Door dit proces kan Zara antwoorden op een manier die empathie imiteert. Ze kan dat op basis van de uitdrukkingen op uw gelaat, de akoestische kenmerken van uw stem en de inhoud van uw antwoorden. Na een gesprekje van vijf minuten zal Zara uw persoonlijkheid proberen te raden en u vragen hoe u tegenover empathische machines staat.
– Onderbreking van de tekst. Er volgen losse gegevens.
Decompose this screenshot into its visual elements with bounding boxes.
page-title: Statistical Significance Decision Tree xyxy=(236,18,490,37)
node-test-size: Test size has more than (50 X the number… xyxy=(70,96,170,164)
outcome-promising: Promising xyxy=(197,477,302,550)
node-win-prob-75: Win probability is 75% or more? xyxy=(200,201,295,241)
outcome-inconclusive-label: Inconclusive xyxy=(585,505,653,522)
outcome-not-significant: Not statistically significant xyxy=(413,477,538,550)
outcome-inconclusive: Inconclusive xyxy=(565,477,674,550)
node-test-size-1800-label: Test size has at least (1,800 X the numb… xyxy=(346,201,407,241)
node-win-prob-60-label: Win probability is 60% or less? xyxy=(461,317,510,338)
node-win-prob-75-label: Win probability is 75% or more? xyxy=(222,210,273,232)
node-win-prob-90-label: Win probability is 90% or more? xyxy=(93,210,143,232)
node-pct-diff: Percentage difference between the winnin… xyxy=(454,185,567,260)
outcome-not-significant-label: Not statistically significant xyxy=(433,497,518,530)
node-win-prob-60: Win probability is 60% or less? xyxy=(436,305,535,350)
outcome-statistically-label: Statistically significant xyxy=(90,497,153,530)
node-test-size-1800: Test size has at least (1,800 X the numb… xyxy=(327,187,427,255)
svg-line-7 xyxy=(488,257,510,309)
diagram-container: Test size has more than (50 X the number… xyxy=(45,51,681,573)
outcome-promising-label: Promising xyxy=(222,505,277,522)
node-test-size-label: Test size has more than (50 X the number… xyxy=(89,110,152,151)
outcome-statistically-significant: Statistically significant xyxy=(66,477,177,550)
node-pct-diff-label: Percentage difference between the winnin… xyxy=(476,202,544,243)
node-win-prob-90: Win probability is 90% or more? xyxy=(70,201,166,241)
Dit laatste is voor ons een manier om van mensen feedback te krijgen over hun interactie met de eerste empathische robots.
Zara is nog maar een prototype, maar doordat ze is gebaseerd op algoritmes voor machinaal leren, zal ze steeds ‘slimmer’ worden door met steeds meer mensen te interageren en steeds meer data te verzamelen. Op dit moment is haar database met kennis alleen nog maar gebaseerd op interacties met graduaatstudenten in mijn laboratorium. Voor volgend jaar zijn we van plan Zara een lichaam te geven door haar in een humanoïde robot in te bouwen.
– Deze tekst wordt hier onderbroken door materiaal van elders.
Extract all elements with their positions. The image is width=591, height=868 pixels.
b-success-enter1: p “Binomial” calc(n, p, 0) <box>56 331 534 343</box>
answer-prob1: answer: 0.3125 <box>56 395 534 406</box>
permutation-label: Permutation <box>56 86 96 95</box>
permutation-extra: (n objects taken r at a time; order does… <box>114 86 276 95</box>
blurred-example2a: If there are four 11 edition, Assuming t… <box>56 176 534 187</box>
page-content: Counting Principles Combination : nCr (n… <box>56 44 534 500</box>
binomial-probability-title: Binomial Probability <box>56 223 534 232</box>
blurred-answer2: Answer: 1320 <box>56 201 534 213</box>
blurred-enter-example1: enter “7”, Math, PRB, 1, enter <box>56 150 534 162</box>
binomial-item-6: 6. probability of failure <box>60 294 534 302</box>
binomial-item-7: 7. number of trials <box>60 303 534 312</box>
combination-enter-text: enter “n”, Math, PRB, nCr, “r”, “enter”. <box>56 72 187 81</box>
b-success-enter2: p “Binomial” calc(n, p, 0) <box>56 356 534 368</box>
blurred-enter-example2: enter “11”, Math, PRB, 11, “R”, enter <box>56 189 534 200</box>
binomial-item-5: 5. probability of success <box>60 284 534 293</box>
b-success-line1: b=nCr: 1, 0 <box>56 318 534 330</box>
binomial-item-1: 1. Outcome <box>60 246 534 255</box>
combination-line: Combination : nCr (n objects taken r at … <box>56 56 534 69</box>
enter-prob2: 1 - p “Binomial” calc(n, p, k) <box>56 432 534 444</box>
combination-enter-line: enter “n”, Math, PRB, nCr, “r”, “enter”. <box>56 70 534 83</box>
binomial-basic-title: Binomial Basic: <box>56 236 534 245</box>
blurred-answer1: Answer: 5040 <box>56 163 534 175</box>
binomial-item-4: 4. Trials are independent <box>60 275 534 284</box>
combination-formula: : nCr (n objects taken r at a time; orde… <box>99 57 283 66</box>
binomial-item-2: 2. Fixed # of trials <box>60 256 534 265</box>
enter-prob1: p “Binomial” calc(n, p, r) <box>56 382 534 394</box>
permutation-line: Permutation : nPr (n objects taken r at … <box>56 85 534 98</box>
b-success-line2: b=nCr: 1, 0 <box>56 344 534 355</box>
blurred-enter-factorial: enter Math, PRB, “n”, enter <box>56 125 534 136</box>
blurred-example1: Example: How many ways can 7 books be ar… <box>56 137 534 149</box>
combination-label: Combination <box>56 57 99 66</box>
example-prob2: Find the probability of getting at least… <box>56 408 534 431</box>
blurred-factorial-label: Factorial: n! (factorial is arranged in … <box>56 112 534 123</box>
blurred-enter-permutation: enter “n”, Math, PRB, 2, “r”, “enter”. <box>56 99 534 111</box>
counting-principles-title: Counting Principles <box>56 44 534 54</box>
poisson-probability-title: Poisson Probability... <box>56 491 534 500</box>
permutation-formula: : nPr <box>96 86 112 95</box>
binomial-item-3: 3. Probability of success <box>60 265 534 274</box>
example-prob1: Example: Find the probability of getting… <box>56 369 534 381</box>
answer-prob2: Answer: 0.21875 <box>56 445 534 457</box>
Het is voorbarig te stellen dat het tijdperk van de vriendelijke robots nu al is aangebroken. We zijn nog maar net begonnen met het ontwikkelen van de meest basale instrumenten die emotioneel intelligente robots nodig zullen hebben. En wanneer Zara’s nakomelingen op de markt zullen verschijnen, dan zullen ook zij zeker nog niet perfect zijn. Maar focussen op het maken van perfect accurate machines is volgens mij niet het belangrijkste. Veel belangrijker vind ik dat onze machines menselijker worden. Helemaal foutloos functioneren hoeft niet, want dat doen mensen ook niet. Als we dit goed aanpakken, dan zullen empathische machines niet de robotoverheersers worden waarvoor sommige mensen vrezen. Ze zullen onze verzorgers zijn, onze leraars en onze vrienden.